Major Business Leaders Show Support For The International Finance Facility For Education To Make The Impossible Possible
A campaign has been set into motion to establish a new International Finance Facility for Education as youth campaigners delivered over 1.5 million signatures in a petition to the United Nations. The petition was received by United Nations Secretary-General António Guterres, UN Special Envoy for Global Education Gordon Brown, the President of the Inter-American Development Bank Luis Moreno, the Vice President of the World Bank Annette Dixon, and the Former President of Tanzania and Education Commissioner, Jakaya Kikwete.
Major business leaders have backed the Facility, including Jack Ma of Alibaba, Aliko Dangote of Dangote Group, and Strive Masiyiwa of Econet Wireless.
The Facility is an innovative way to finance education globally by new funding streams for education by multiplying donor resources and motivating countries to increase their own investments. The Facility uses an innovative guarantee scheme from donor countries to create new financing through the multilateral development banks and aid funding to reduce the interest rates to very concessional levels so that countries can invest today to address the urgent needs of human capital development.
In the coming decades, as technology, demographic shifts, and globalization continue to rapidly reshape the world we live in, economies will shift depending on their intellectual resources more than their physical resources. As manufacturing produces more with less, the previous routes to full employment are closing and future jobs based on technical skills will matter more to a developing economy.
Jack Ma of Alibaba said, “the knowledge-based approach to learning of centuries ago will fail our children who will never be able to compete with machines in the workforce of the fourth industrial revolution. Children should be taught “soft skills” like independent thinking, values and teamwork — and the International Finance Facility for Education gives countries the opportunity to revolutionize the teaching and learning process to prepare the next generation to thrive in our global society. It is an effort that all who care about the future should get behind.”
The Facility is aimed at prompting countries to increase their own investments in education as well. It is envisioned that the $10 billion in finance from the Facility could in turn motivate an additional $100 billion in domestic investments. The large-scale investments generated by the Facility means more opportunities for businesses to work with governments to provide innovative educational solutions. The financing would go towards initiatives including using technology for teaching and learning, skills training, early childhood development, primary and secondary education, and initiatives on girls’ education.
Aliko Dangote of Dangote Group said, “as an industrialist, inclusive and quality education opens the door to development and growth. Through the funding mechanism of the International Finance Facility for Education, I am optimistic that new opportunity for countries to invest in human capital and scale up quality of workforce for the 21st century will blossom.”

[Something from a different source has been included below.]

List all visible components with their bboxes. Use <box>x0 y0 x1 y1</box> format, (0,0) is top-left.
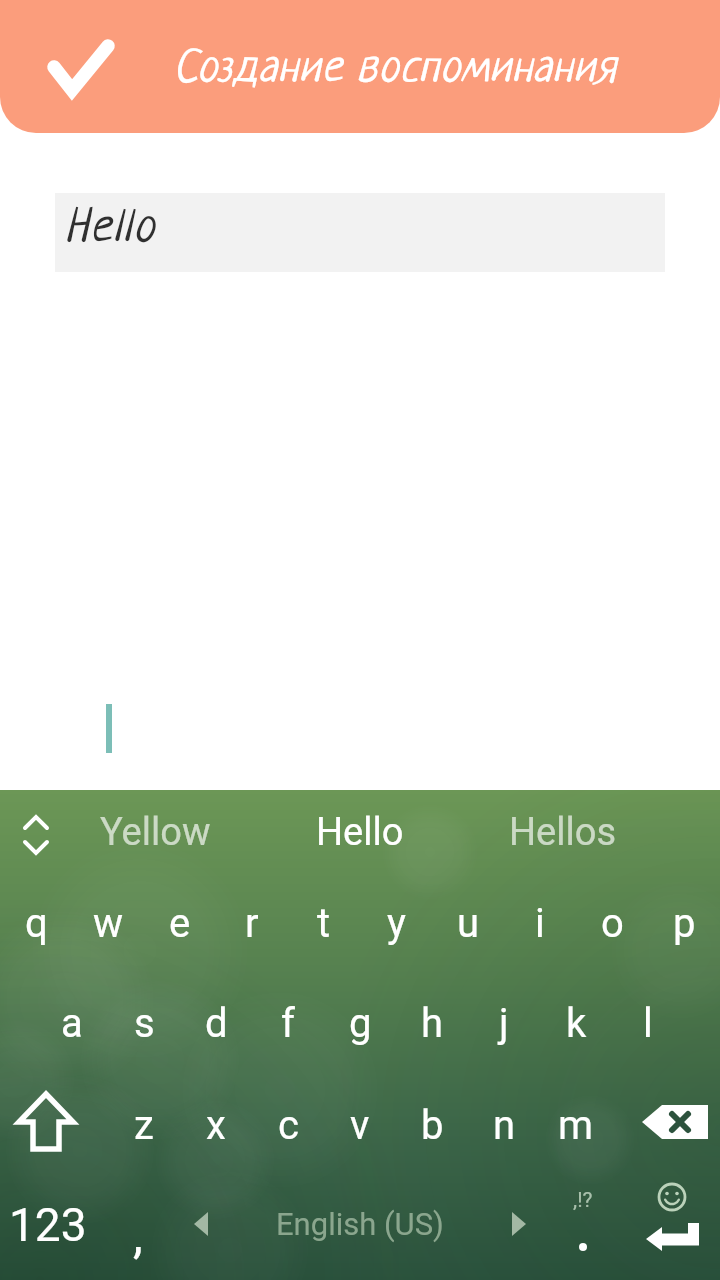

Most importantly, young people will be prepared for the job market of the future, ready to become the next generation of innovators, teachers, and leaders – and able to realize and contribute all their talents. It is estimated that if investments in education reach the level necessary, GDP per capita in low-income countries will be almost 70 percent higher by 2050 than if current trends continued. Extreme poverty rates will be reduced by one-third due to education alone.
The Facility has the power to help tens of millions of children go to school and prepare millions more young people for the future of work. The opportunity to give every child a quality education is within our grasp. It’s time to make the impossible possible.